23,000 individual visitors to the website from 77 nations

Monday August 2nd 2010, Author: Sailing Intelligence, Location: Germany

It was a day off from racing at the SAP 505 World Championships in Aarhus, Denmark, but the visitors continue to pour into the event website.

German interest in the regatta has been particularly strong, with fans following the dominant progress of Wolfgang Hunger and Julien Kleiner who are in firm control of the event at just past the half way stage.

What has caused greater surprise for event organiser Thomas Capitani, from Sailing Aarhus, is that more than 23,000 individual visitors from 77 different nations have logged on to follow the progress of the 126 teams competing in the Bay of Aarhus.

“Traditional media such as newspapers and TV have interests in just three sports - football, football and football,” says Capitani. “There isn’t much room for a so-called minority sport such as sailing to get air time in traditional media, but we know that globally there is a massive interest in sailing. So we have been using the SAP 505 World Championships as an opportunity to experiment with a number of different social media and digital technology to bring the thrill of the competition to that global audience.”

The website brings together a range of different content, from Twitter feeds, live TV commentary streamed in real-time on the Internet, GPS tracking, photos wired to Flickr, and in-depth technical race analysis from software giant, SAP, the 505 class sponsor. Some of the boats are carrying camera phones that live-stream images of the sailors back to shore. “What is happening at the 505 Worlds is not a one-off venture, but just the start of an ongoing development of technology that we believe will help communicate the excitement of sailing to a wider audience on media that people - and especially kids - are already using. Things like Facebook, YouTube, the places where they are already spending time online,” says Capitani.
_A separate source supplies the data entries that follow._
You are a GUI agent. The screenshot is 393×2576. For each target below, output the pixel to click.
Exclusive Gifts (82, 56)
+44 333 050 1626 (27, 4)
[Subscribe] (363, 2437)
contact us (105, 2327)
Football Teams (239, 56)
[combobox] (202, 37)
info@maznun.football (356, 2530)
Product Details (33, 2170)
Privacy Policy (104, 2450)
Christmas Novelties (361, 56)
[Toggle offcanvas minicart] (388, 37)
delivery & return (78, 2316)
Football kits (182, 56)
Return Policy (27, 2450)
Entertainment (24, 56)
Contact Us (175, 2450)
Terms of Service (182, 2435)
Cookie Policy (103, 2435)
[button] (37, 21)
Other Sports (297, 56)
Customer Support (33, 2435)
The other special aspect of the technology project in Aarhus is that all of the hardware and software is either free or low-cost. The camera mounts that attach the camera phones to the back of the 505s cost around $50 or less, with all of the parts available from a local hardware store. “I love what the America’s Cup and other big league sailing events are doing with new technology,” says Capitani, “but the cost is prohibitive for lower level sailing events. So what we are trying to do here in Aarhus is show that, OK, you may not be able to match the quality of the high-end technology, but you can still achieve a great deal with technology solutions that are affordable for even your average sailing club.”
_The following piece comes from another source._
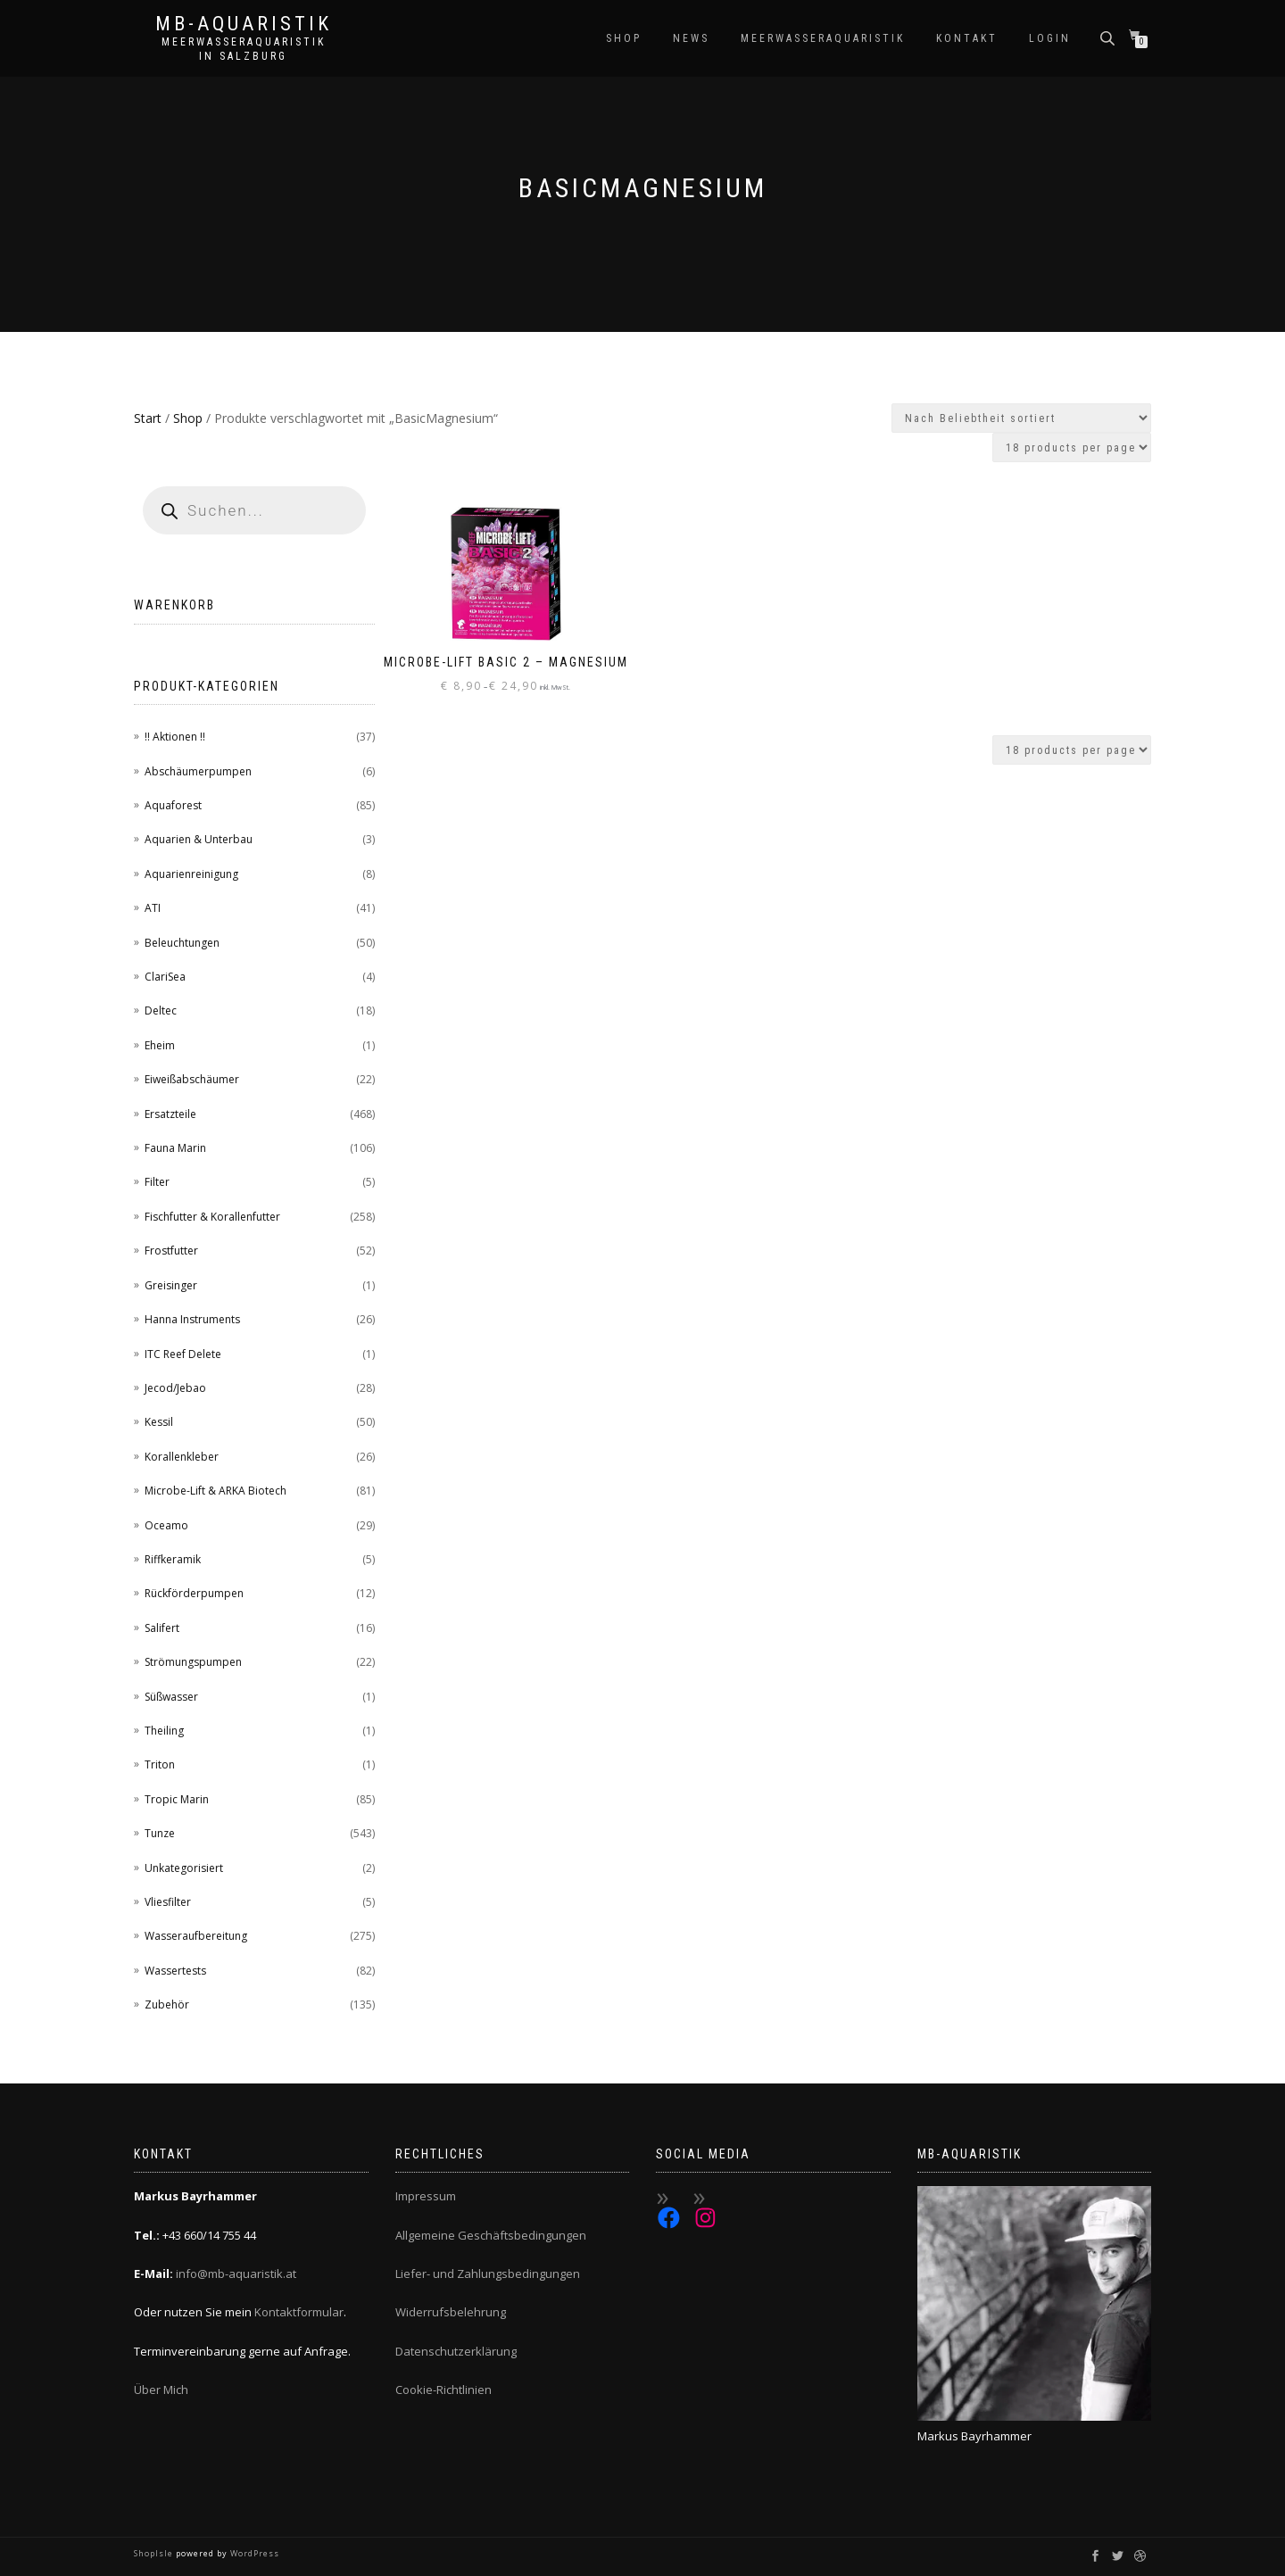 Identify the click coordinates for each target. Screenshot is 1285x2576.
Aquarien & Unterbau (199, 839)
Capitani says the secret to making this project work is the bringing together of a number of parties that all share a common goal of wanting to grow the media and the public interest in sailing. “We’re fortunate to have small Danish companies such as TracTrac and providing the technology, along with the expertise and enthusiasm of the Active Institute, part of the University of Aarhus. With private businesses, the university and the City all working together on a project like this, it’s hard to imagine too many other places being able to put together what we’ve done here.”
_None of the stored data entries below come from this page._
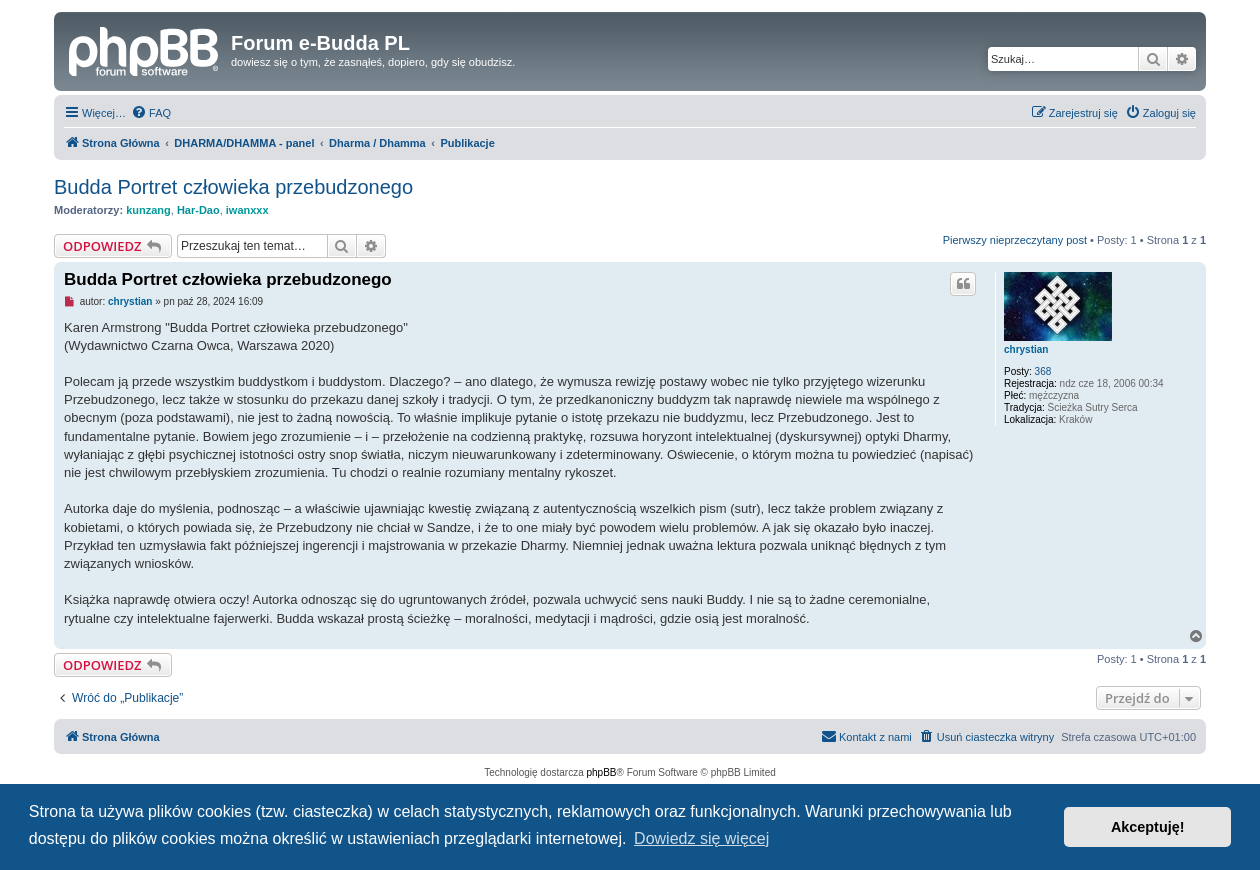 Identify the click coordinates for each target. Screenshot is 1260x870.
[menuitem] (151, 113)
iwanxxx (247, 210)
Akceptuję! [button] (1148, 827)
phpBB (602, 772)
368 (1043, 371)
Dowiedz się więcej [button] (701, 838)
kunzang (148, 210)
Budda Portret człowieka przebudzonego (233, 187)
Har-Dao (198, 210)
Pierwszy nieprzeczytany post (1015, 240)
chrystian (1026, 349) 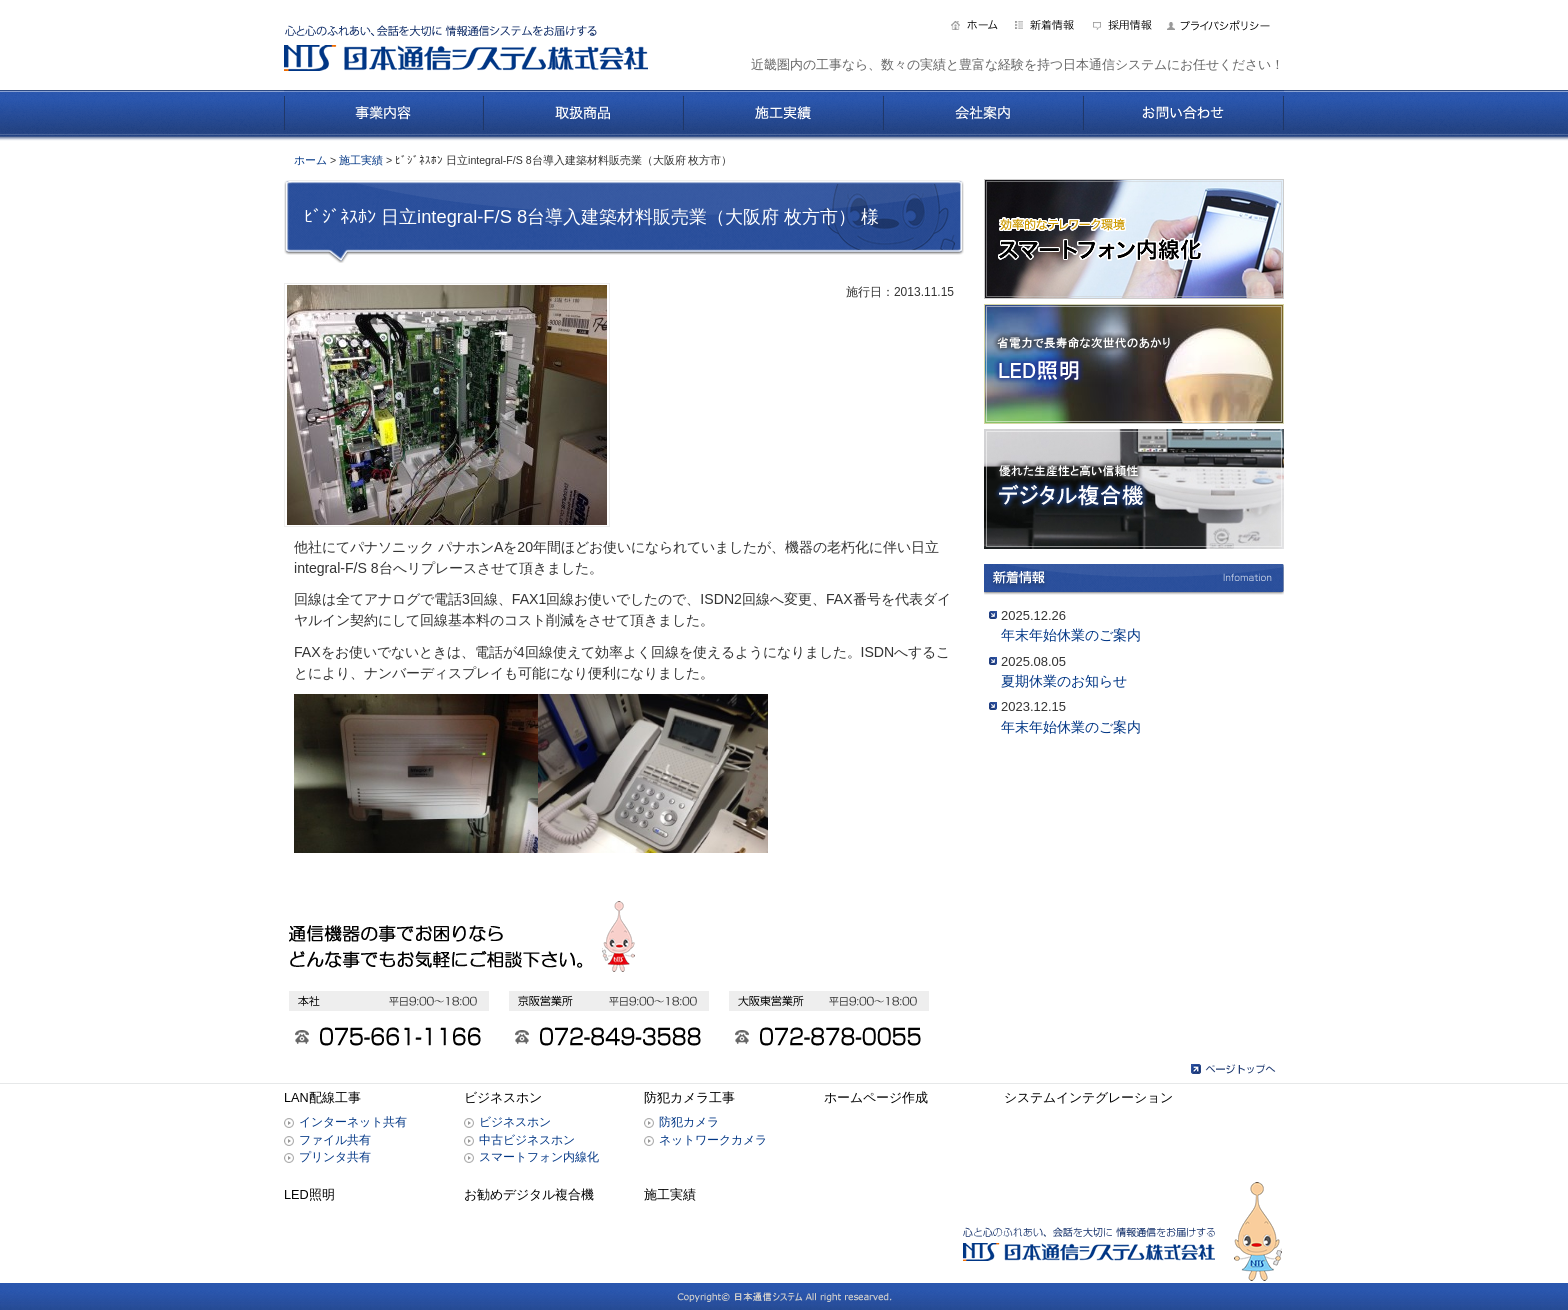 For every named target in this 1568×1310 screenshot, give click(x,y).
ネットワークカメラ (713, 1139)
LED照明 (309, 1195)
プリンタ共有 (335, 1156)
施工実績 (361, 160)
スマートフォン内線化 (539, 1156)
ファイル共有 (335, 1139)
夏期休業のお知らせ (1064, 681)
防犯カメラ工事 (689, 1098)
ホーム (310, 160)
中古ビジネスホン (527, 1139)
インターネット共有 (353, 1121)
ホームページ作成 (876, 1098)
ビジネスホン (503, 1098)
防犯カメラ (689, 1121)
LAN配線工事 (322, 1098)
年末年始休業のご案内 (1071, 635)
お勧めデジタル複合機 (529, 1195)
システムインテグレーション (1088, 1098)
Tomorrow, 505 fans will be tuning in again to follow the live action from races 6 & 7. So far the series leaders, Hunger and Kleiner, have proven strong in every wind condition from light to heavy, but the chasing pack will be hoping they can get one over the Germans at this crucial stage of the contest.

The 2010 SAP 505 World Championship is organised by Sailing Aarhus in cooperation with Sport Event Denmark, Sport Aarhus Event and the Danish Sailing Association. With a strong focus on innovation and new technology to promote sailing to a wider audience, Denmark and the City of Aarhus are bidding for the ISAF Worlds 2014, the most prestigious regatta next to the Olympic Games.